(Saved entries)
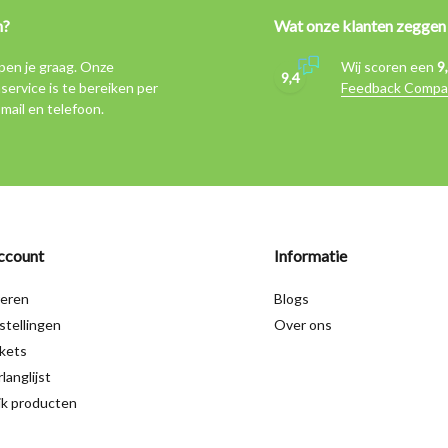
n?
Wat onze klanten zeggen
pen je graag. Onze
Wij scoren een
9
9,4
service is te bereiken per
Feedback Compa
-mail en telefoon.
ccount
Informatie
reren
Blogs
stellingen
Over ons
ckets
langlijst
jk producten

ACTIVITY. For this exercise, transcribe the data above line by line, exactly, with pictures omitted.

ANSWER BELOW.
n?
Wat onze klanten zeggen
pen je graag. Onze
Wij scoren een
9
9,4
service is te bereiken per
Feedback Compa
-mail en telefoon.
ccount
Informatie
reren
Blogs
stellingen
Over ons
ckets
langlijst
jk producten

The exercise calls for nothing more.